**EXERCISE**: Which lines of the data include the string "SECOND"? List them all.

===

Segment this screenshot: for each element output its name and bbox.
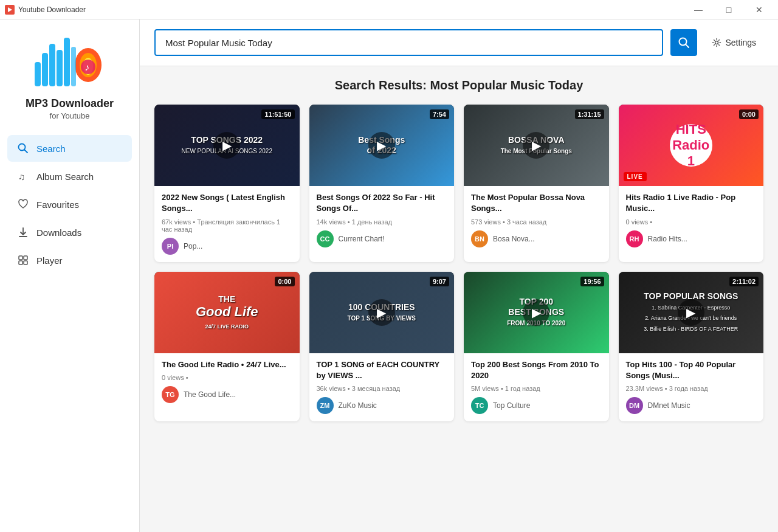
heart-icon — [17, 198, 29, 210]
title-bar: Youtube Downloader — □ ✕ — [0, 0, 778, 19]
search-icon — [17, 142, 29, 154]
video-grid: TOP SONGS 2022NEW POPULAR AI SONGS 2022 … — [154, 105, 763, 421]
video-title-v8: Top Hits 100 - Top 40 Popular Songs (Mus… — [626, 359, 757, 381]
duration-v1: 11:51:50 — [261, 109, 294, 119]
channel-name-v7: Top Culture — [493, 401, 530, 410]
music-note-icon: ♫ — [17, 170, 29, 182]
gear-icon — [712, 38, 721, 47]
svg-rect-17 — [24, 256, 27, 260]
video-title-v4: Hits Radio 1 Live Radio - Pop Music... — [626, 192, 757, 214]
duration-v7: 19:56 — [580, 277, 604, 286]
video-card-v1[interactable]: TOP SONGS 2022NEW POPULAR AI SONGS 2022 … — [154, 105, 300, 262]
play-button-v6[interactable]: ▶ — [368, 299, 395, 326]
video-meta-v4: 0 views • — [626, 218, 757, 226]
thumbnail-v2: Best Songsof 2022 7:54 ▶ — [309, 105, 455, 186]
video-title-v1: 2022 New Songs ( Latest English Songs... — [162, 192, 292, 214]
video-meta-v7: 5M views • 1 год назад — [471, 385, 602, 392]
sidebar-favourites-label: Favourites — [36, 199, 79, 210]
video-card-v5[interactable]: THEGood Life24/7 LIVE RADIO 0:00 The Goo… — [154, 272, 300, 422]
app-icon — [5, 5, 15, 15]
svg-text:♪: ♪ — [84, 62, 89, 72]
maximize-button[interactable]: □ — [715, 0, 743, 19]
channel-avatar-v3: BN — [471, 230, 488, 247]
video-card-v2[interactable]: Best Songsof 2022 7:54 ▶ Best Songs Of 2… — [309, 105, 455, 262]
thumbnail-v3: BOSSA NOVAThe Most Popular Songs 1:31:15… — [464, 105, 609, 186]
grid-icon — [17, 254, 29, 266]
window-controls: — □ ✕ — [684, 0, 773, 19]
svg-rect-19 — [24, 261, 27, 264]
app-sub: for Youtube — [50, 111, 90, 120]
svg-point-22 — [715, 41, 718, 44]
video-meta-v1: 67k views • Трансляция закончилась 1 час… — [162, 218, 292, 233]
video-card-v6[interactable]: 100 COUNTRIESTOP 1 SONG BY VIEWS 9:07 ▶ … — [309, 272, 455, 422]
results-area[interactable]: Search Results: Most Popular Music Today… — [140, 66, 778, 532]
play-button-v2[interactable]: ▶ — [368, 132, 395, 159]
video-meta-v3: 573 views • 3 часа назад — [471, 218, 602, 226]
sidebar-item-favourites[interactable]: Favourites — [7, 191, 132, 218]
channel-v1: PI Pop... — [162, 238, 292, 255]
settings-label: Settings — [725, 38, 756, 47]
channel-avatar-v8: DM — [626, 397, 643, 414]
play-button-v7[interactable]: ▶ — [523, 299, 549, 326]
sidebar: ♪ MP3 Downloader for Youtube Search ♫ Al… — [0, 19, 140, 532]
channel-avatar-v1: PI — [162, 238, 179, 255]
svg-text:♫: ♫ — [18, 171, 25, 182]
svg-rect-5 — [64, 38, 70, 86]
video-card-v3[interactable]: BOSSA NOVAThe Most Popular Songs 1:31:15… — [464, 105, 609, 262]
video-card-v7[interactable]: TOP 200BEST SONGSFROM 2010 TO 2020 19:56… — [464, 272, 609, 422]
channel-avatar-v2: CC — [317, 230, 334, 247]
video-card-v4[interactable]: HITSRadio 1 0:00 LIVE Hits Radio 1 Live … — [619, 105, 764, 262]
channel-v8: DM DMnet Music — [626, 397, 757, 414]
duration-v5: 0:00 — [275, 277, 294, 286]
channel-avatar-v7: TC — [471, 397, 488, 414]
video-meta-v6: 36k views • 3 месяца назад — [317, 385, 447, 392]
thumbnail-v7: TOP 200BEST SONGSFROM 2010 TO 2020 19:56… — [464, 272, 609, 353]
duration-v3: 1:31:15 — [575, 109, 604, 119]
svg-rect-11 — [71, 47, 76, 86]
channel-avatar-v6: ZM — [317, 397, 334, 414]
svg-line-13 — [25, 150, 28, 153]
play-button-v3[interactable]: ▶ — [523, 132, 549, 159]
video-meta-v8: 23.3M views • 3 года назад — [626, 385, 757, 392]
duration-v8: 2:11:02 — [729, 277, 759, 286]
channel-name-v2: Current Chart! — [339, 235, 385, 243]
sidebar-search-label: Search — [36, 143, 66, 154]
svg-rect-18 — [19, 261, 22, 264]
svg-rect-4 — [57, 50, 63, 86]
search-input[interactable]: Most Popular Music Today — [154, 29, 663, 56]
channel-name-v4: Radio Hits... — [648, 235, 687, 243]
channel-name-v5: The Good Life... — [184, 390, 236, 399]
svg-rect-2 — [42, 53, 48, 86]
play-button-v1[interactable]: ▶ — [213, 132, 240, 159]
sidebar-item-player[interactable]: Player — [7, 247, 132, 274]
video-title-v6: TOP 1 SONG of EACH COUNTRY by VIEWS ... — [317, 359, 447, 381]
sidebar-item-album-search[interactable]: ♫ Album Search — [7, 163, 132, 190]
channel-avatar-v5: TG — [162, 386, 179, 403]
channel-name-v8: DMnet Music — [648, 401, 690, 410]
sidebar-item-downloads[interactable]: Downloads — [7, 219, 132, 246]
settings-button[interactable]: Settings — [704, 33, 763, 52]
results-title: Search Results: Most Popular Music Today — [154, 78, 763, 92]
app-name: MP3 Downloader — [26, 97, 114, 110]
channel-v4: RH Radio Hits... — [626, 230, 757, 247]
video-card-v8[interactable]: TOP POPULAR SONGS1. Sabrina Carpenter - … — [619, 272, 764, 422]
sidebar-player-label: Player — [36, 255, 63, 266]
search-input-wrap: Most Popular Music Today — [154, 29, 663, 56]
thumbnail-v1: TOP SONGS 2022NEW POPULAR AI SONGS 2022 … — [154, 105, 300, 186]
close-button[interactable]: ✕ — [745, 0, 773, 19]
search-button[interactable] — [670, 29, 697, 56]
sidebar-item-search[interactable]: Search — [7, 135, 132, 162]
minimize-button[interactable]: — — [684, 0, 712, 19]
video-meta-v5: 0 views • — [162, 374, 292, 381]
svg-marker-0 — [8, 7, 12, 12]
channel-v5: TG The Good Life... — [162, 386, 292, 403]
svg-line-21 — [686, 44, 689, 47]
channel-v3: BN Bosa Nova... — [471, 230, 602, 247]
play-button-v8[interactable]: ▶ — [678, 299, 704, 326]
thumbnail-v8: TOP POPULAR SONGS1. Sabrina Carpenter - … — [619, 272, 764, 353]
channel-v7: TC Top Culture — [471, 397, 602, 414]
nav-items: Search ♫ Album Search Favourites Downloa… — [0, 135, 139, 274]
app-logo: ♪ — [33, 32, 106, 92]
channel-name-v1: Pop... — [184, 242, 202, 250]
channel-v6: ZM ZuKo Music — [317, 397, 447, 414]
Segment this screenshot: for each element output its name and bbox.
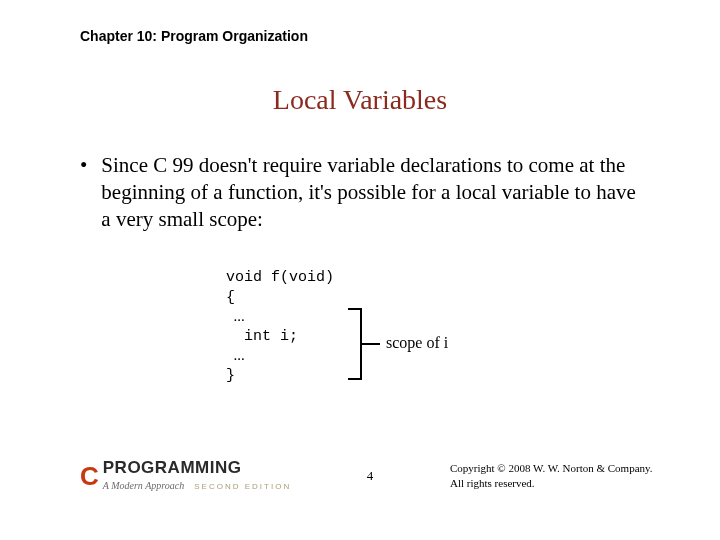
- code-figure: void f(void) { ... int i; ... }: [226, 268, 334, 385]
- logo-edition: SECOND EDITION: [194, 482, 291, 491]
- copyright: Copyright © 2008 W. W. Norton & Company.…: [450, 461, 660, 490]
- code-line: ...: [226, 346, 334, 366]
- scope-bracket-tick: [362, 343, 380, 345]
- bullet-text: Since C 99 doesn't require variable decl…: [101, 152, 650, 233]
- logo-programming: PROGRAMMING: [103, 459, 291, 476]
- chapter-label: Chapter 10: Program Organization: [80, 28, 308, 44]
- code-line: }: [226, 366, 334, 386]
- bullet-item: • Since C 99 doesn't require variable de…: [80, 152, 650, 233]
- slide-title: Local Variables: [0, 84, 720, 116]
- scope-label: scope of i: [386, 334, 448, 352]
- logo-subtitle: A Modern Approach: [103, 480, 184, 491]
- code-line: {: [226, 288, 334, 308]
- code-line: int i;: [226, 327, 334, 347]
- book-logo: C PROGRAMMING A Modern Approach SECOND E…: [80, 459, 291, 492]
- scope-bracket: [350, 308, 362, 380]
- footer: C PROGRAMMING A Modern Approach SECOND E…: [80, 459, 660, 492]
- code-line: void f(void): [226, 268, 334, 288]
- logo-c-letter: C: [80, 463, 99, 489]
- page-number: 4: [367, 468, 374, 484]
- bullet-marker: •: [80, 152, 87, 233]
- code-line: ...: [226, 307, 334, 327]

===

**FINAL ANSWER**:
- logo-edition: SECOND EDITION: [194, 482, 291, 491]
- book-logo: C PROGRAMMING A Modern Approach SECOND E…: [80, 459, 291, 492]
- footer: C PROGRAMMING A Modern Approach SECOND E…: [80, 459, 660, 492]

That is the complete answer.